The Director-General of the World Health Organisation (WHO), Tedros Adhanom Ghebreyesus, called for an immediate ceasefire in the eastern Democratic Republic of Congo on Wednesday to halt a rapidly spreading Ebola outbreak.
Ghebreyesus warned that intense fighting is driving mass displacement, forcing families into overcrowded camps where the lethal virus thrives.
The region faces a sharp surge in the Bundibugyo strain of Ebola—a variant with no approved vaccine or treatment—which the WHO recently declared a global health emergency.
Tedros stated on X that the outbreak in Ituri province is currently outpacing the medical response, describing the situation as a catastrophic collision of conflict and disease.
Eastern #DRC now faces a catastrophic collision of disease and conflict with the #Ebola outbreak in Ituri province outpacing the response.
The Ebola Bundibugyo virus has no approved vaccine nor treatment. Stopping this Ebola transmission depends entirely on humanitarian access.… pic.twitter.com/FGnQYIq6CH
— Tedros Adhanom Ghebreyesus (@DrTedros) May 27, 2026
He emphasised that healthcare workers cannot build community trust or safely isolate infected patients while under active bombardment.
The crisis spans three eastern provinces, including North Kivu and South Kivu, which are controlled by rival rebel factions.

So far, health officials have logged over 900 suspected cases and more than 200 deaths, and the aid group Save the Children reported that children account for a quarter of the fatalities.

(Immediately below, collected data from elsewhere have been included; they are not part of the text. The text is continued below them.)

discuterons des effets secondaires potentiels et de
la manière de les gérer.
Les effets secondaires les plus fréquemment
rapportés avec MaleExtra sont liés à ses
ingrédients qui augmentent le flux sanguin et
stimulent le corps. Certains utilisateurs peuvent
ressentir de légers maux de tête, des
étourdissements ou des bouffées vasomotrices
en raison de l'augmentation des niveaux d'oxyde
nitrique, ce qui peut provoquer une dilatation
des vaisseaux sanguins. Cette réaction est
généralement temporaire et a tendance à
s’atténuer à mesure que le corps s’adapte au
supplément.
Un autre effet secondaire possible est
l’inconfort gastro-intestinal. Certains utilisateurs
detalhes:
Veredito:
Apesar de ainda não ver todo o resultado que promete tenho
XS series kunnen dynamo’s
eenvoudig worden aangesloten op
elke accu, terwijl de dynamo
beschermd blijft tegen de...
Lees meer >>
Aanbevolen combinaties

The ongoing warfare has displaced millions of people and pushed border transit sites in neighbouring Uganda to double their capacity.

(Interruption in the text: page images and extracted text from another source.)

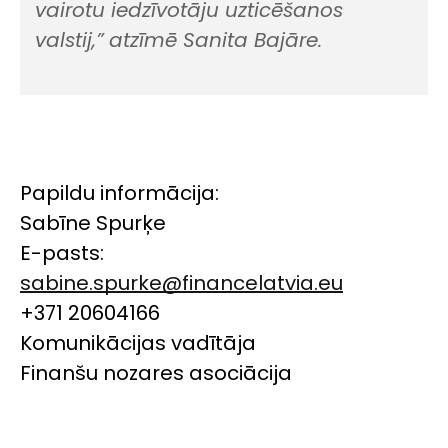
vairotu iedzīvotāju uzticēšanos
valstij,”
atzīmē Sanita Bajāre.
Papildu informācija:
Sabīne Spurķe
E-pasts:
sabine.spurke@financelatvia.eu
+371 20604166
Komunikācijas vadītāja
Finanšu nozares asociācija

Although global donors have pledged $500 million to combat the crisis, health officials note that the funds have not fully arrived.
Consequently, frontline medical teams face crippling shortages of essential supplies.
A doctor in North Kivu told Reuters that their clinic has run out of basic protective gear, soap, and chlorine and has only two body bags left, blaming foreign aid cuts for the dangerous shortages.